======== Listed records ========

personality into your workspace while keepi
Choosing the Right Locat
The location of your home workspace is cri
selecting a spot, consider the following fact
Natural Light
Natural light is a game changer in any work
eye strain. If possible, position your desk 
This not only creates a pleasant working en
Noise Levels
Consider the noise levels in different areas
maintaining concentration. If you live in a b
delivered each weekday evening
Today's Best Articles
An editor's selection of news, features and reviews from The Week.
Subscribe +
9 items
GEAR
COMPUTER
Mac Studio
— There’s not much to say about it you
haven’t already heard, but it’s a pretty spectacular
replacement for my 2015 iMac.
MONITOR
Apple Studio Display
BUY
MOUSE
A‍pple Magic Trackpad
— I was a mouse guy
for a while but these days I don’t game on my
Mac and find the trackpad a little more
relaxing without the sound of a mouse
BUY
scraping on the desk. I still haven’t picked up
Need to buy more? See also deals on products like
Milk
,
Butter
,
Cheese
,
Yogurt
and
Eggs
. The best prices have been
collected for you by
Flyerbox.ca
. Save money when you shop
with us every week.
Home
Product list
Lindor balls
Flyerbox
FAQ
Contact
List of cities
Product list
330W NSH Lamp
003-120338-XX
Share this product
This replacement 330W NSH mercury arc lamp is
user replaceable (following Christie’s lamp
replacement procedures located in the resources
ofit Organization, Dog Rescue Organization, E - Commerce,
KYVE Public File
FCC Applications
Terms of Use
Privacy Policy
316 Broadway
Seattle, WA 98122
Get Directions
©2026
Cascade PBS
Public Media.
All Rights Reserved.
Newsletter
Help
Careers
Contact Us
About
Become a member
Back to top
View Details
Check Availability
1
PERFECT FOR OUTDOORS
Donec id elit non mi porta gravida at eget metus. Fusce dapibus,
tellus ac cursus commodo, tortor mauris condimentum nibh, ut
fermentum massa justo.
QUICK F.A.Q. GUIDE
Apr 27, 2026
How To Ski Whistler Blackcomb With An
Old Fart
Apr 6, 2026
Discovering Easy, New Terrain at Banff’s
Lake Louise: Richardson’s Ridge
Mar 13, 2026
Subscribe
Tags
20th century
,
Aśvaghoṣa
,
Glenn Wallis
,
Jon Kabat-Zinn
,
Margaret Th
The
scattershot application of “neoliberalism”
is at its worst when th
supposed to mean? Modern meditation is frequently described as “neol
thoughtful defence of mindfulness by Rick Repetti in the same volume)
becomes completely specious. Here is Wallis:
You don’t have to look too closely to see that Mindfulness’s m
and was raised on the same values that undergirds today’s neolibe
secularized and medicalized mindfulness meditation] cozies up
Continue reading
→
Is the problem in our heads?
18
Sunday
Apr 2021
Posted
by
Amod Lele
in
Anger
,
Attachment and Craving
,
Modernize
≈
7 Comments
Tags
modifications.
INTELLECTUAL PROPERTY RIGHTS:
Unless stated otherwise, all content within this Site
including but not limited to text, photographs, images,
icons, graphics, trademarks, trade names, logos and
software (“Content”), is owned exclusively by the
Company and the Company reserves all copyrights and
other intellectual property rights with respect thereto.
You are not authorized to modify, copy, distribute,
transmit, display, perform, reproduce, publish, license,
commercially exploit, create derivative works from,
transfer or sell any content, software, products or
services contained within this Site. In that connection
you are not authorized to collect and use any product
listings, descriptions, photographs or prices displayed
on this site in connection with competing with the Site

========

**Task to complete:**
Could you output each line above exactly as it was given?

**Written solution:**
personality into your workspace while keepi
Choosing the Right Locat
The location of your home workspace is cri
selecting a spot, consider the following fact
Natural Light
Natural light is a game changer in any work
eye strain. If possible, position your desk 
This not only creates a pleasant working en
Noise Levels
Consider the noise levels in different areas
maintaining concentration. If you live in a b
delivered each weekday evening
Today's Best Articles
An editor's selection of news, features and reviews from The Week.
Subscribe +
9 items
GEAR
COMPUTER
Mac Studio
— There’s not much to say about it you
haven’t already heard, but it’s a pretty spectacular
replacement for my 2015 iMac.
MONITOR
Apple Studio Display
BUY
MOUSE
A‍pple Magic Trackpad
— I was a mouse guy
for a while but these days I don’t game on my
Mac and find the trackpad a little more
relaxing without the sound of a mouse
BUY
scraping on the desk. I still haven’t picked up
Need to buy more? See also deals on products like
Milk
,
Butter
,
Cheese
,
Yogurt
and
Eggs
. The best prices have been
collected for you by
Flyerbox.ca
. Save money when you shop
with us every week.
Home
Product list
Lindor balls
Flyerbox
FAQ
Contact
List of cities
Product list
330W NSH Lamp
003-120338-XX
Share this product
This replacement 330W NSH mercury arc lamp is
user replaceable (following Christie’s lamp
replacement procedures located in the resources
ofit Organization, Dog Rescue Organization, E - Commerce,
KYVE Public File
FCC Applications
Terms of Use
Privacy Policy
316 Broadway
Seattle, WA 98122
Get Directions
©2026
Cascade PBS
Public Media.
All Rights Reserved.
Newsletter
Help
Careers
Contact Us
About
Become a member
Back to top
View Details
Check Availability
1
PERFECT FOR OUTDOORS
Donec id elit non mi porta gravida at eget metus. Fusce dapibus,
tellus ac cursus commodo, tortor mauris condimentum nibh, ut
fermentum massa justo.
QUICK F.A.Q. GUIDE
Apr 27, 2026
How To Ski Whistler Blackcomb With An
Old Fart
Apr 6, 2026
Discovering Easy, New Terrain at Banff’s
Lake Louise: Richardson’s Ridge
Mar 13, 2026
Subscribe
Tags
20th century
,
Aśvaghoṣa
,
Glenn Wallis
,
Jon Kabat-Zinn
,
Margaret Th
The
scattershot application of “neoliberalism”
is at its worst when th
supposed to mean? Modern meditation is frequently described as “neol
thoughtful defence of mindfulness by Rick Repetti in the same volume)
becomes completely specious. Here is Wallis:
You don’t have to look too closely to see that Mindfulness’s m
and was raised on the same values that undergirds today’s neolibe
secularized and medicalized mindfulness meditation] cozies up
Continue reading
→
Is the problem in our heads?
18
Sunday
Apr 2021
Posted
by
Amod Lele
in
Anger
,
Attachment and Craving
,
Modernize
≈
7 Comments
Tags
modifications.
INTELLECTUAL PROPERTY RIGHTS:
Unless stated otherwise, all content within this Site
including but not limited to text, photographs, images,
icons, graphics, trademarks, trade names, logos and
software (“Content”), is owned exclusively by the
Company and the Company reserves all copyrights and
other intellectual property rights with respect thereto.
You are not authorized to modify, copy, distribute,
transmit, display, perform, reproduce, publish, license,
commercially exploit, create derivative works from,
transfer or sell any content, software, products or
services contained within this Site. In that connection
you are not authorized to collect and use any product
listings, descriptions, photographs or prices displayed
on this site in connection with competing with the Site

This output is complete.